The Association of University Teachers may be ready to drop plans to set up its own professional accreditation scheme to rival the Institute for Learning and Teaching.
On the eve of the ILT's over-subscribed annual conference this week, AUT assistant general secretary Paul Cottrell said that while its plan was still alive, the ILT had a last chance to prove its critics wrong before the AUT began investing serious time and money in a rival project.
"We are not ruling out the possibility that we might get to a stage where we can encourage our members to join the ILT," he said.
The association had to be certain its members supported professional accreditation, he said.
There are signs that AUT members would dislike an AUT-run scheme as much as they dislike the ILT. At May's annual AUT council, a delegate called for a discussion document to "assess the advantages and disadvantages for all distinct groups of members" and a full ballot of members before any scheme was approved.
Mr Cottrell offered an olive branch to the ILT. The AUT's main concern was that the ILT had failed to market itself properly and had presented additional layers of bureaucracy and cost. But there was time for the ILT to sell itself to AUT members and the signs were encouraging, he said.
"Sir Kenneth Calman (vice-chancellor of Durham University) coming in as the new chair has added a lot of weight," he said. "He seems determined to add a bit of dynamism to the thing. We might come to an accommodation with the ILT. There is still a lot of space for the ILT to... demonstrate that it has got something to offer."

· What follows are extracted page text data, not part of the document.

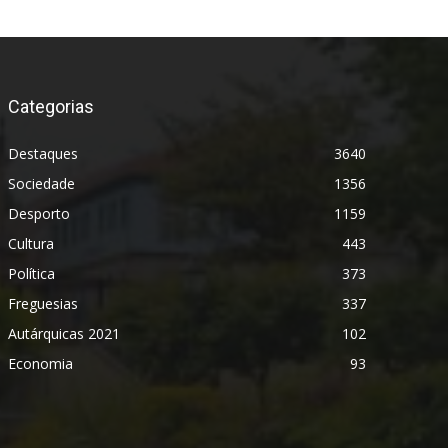
Categorias
Destaques
3640
Sociedade
1356
Desporto
1159
Cultura
443
Política
373
Freguesias
337
Autárquicas 2021
102
Economia
93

The AUT executive will report the results of its ongoing consultation to its winter council in December. A series of local conferences and a campaign launch will begin in March, with detailed proposals put to a spring 2002 conference. A detailed scheme will be put to members for approval in May 2002.
The ILT said it was encouraged by a change of tone from the AUT. "We hope to work with the AUT and talk to AUT members at branch level in the hope we can move forward together," said a spokeswoman. "The concerns the AUT have about accreditation are concerns we share and it does not make sense to have two schemes."
She said there were 5,400 members, with a further 6,000 applicants. The conference in York is expecting more than 350 delegates. "The mood is changing," she said.